** Opening Listed records block **
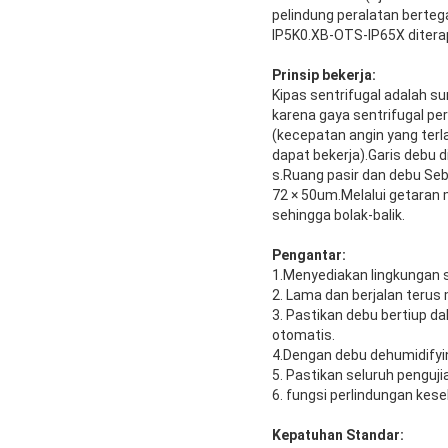
pelindung peralatan berte
IP5K0.XB-OTS-IP65X diterap
Prinsip bekerja:
Kipas sentrifugal adalah s
karena gaya sentrifugal per
(kecepatan angin yang ter
dapat bekerja).Garis debu 
s.Ruang pasir dan debu Seb
72 × 50um.Melalui getaran m
sehingga bolak-balik.
Pengantar:
1.Menyediakan lingkungan s
2. Lama dan berjalan terus
3. Pastikan debu bertiup 
otomatis.
4.Dengan debu dehumidifyi
5. Pastikan seluruh penguji
6. fungsi perlindungan ke
Kepatuhan Standar:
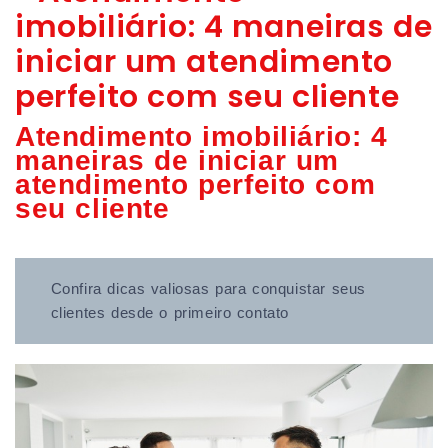
imobiliário: 4 maneiras de
iniciar um atendimento
perfeito com seu cliente
Atendimento imobiliário: 4
maneiras de iniciar um
atendimento perfeito com
seu cliente
Confira dicas valiosas para conquistar seus
clientes desde o primeiro contato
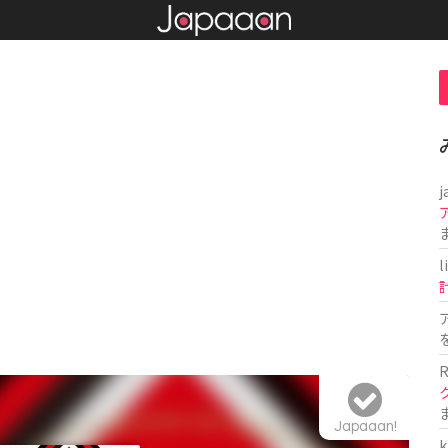
j
l
R
Japaaan!
k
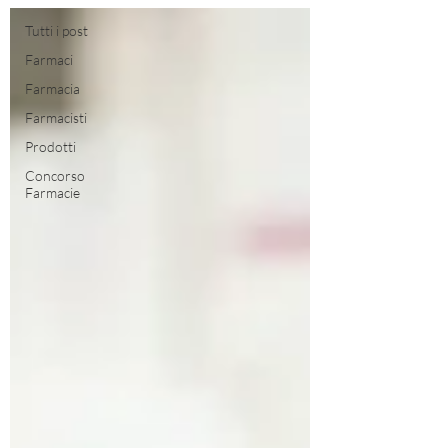
Tutti i post
Farmaci
Farmacia
Farmacisti
Prodotti
Concorso
Farmacie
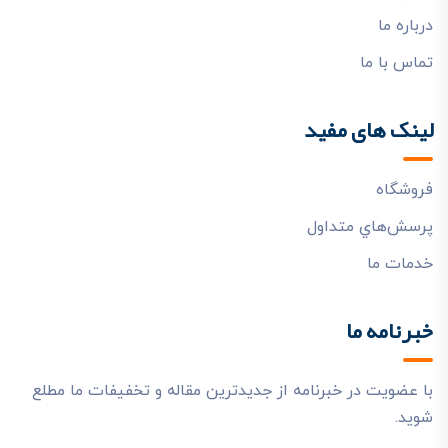
درباره ما
تماس با ما
لینک های مفید
فروشگاه
پرسش‌هاي متداول
خدمات ما
خبرنامه ما
با عضویت در خبرنامه از جدیدترین مقاله و تخفیفات ما مطلع
شوید.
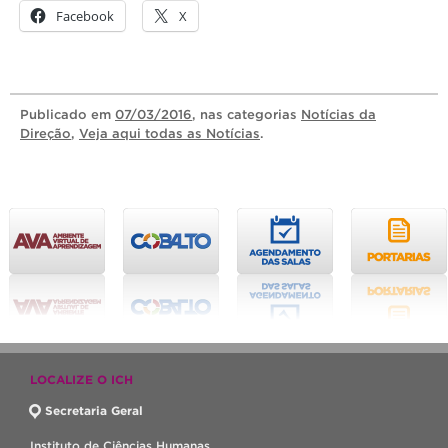
Facebook
X
Publicado
em
07/03/2016
, nas categorias
Notícias da
Direção
,
Veja aqui todas as Notícias
.
LOCALIZE O ICH
Secretaria Geral
Instituto de Ciências Humanas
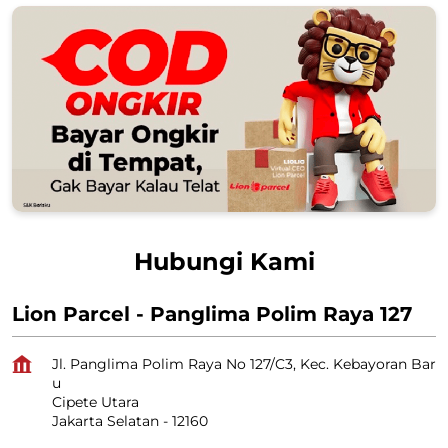
Hubungi Kami
Lion Parcel - Panglima Polim Raya 127
Jl. Panglima Polim Raya No 127/C3, Kec. Kebayoran Bar
u
Cipete Utara
Jakarta Selatan
-
12160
** Closing Listed records block **
Requirement – Every line above holding the string "Raya" should be listed.

Problem solution –
Lion Parcel - Panglima Polim Raya 127
Jl. Panglima Polim Raya No 127/C3, Kec. Kebayoran Bar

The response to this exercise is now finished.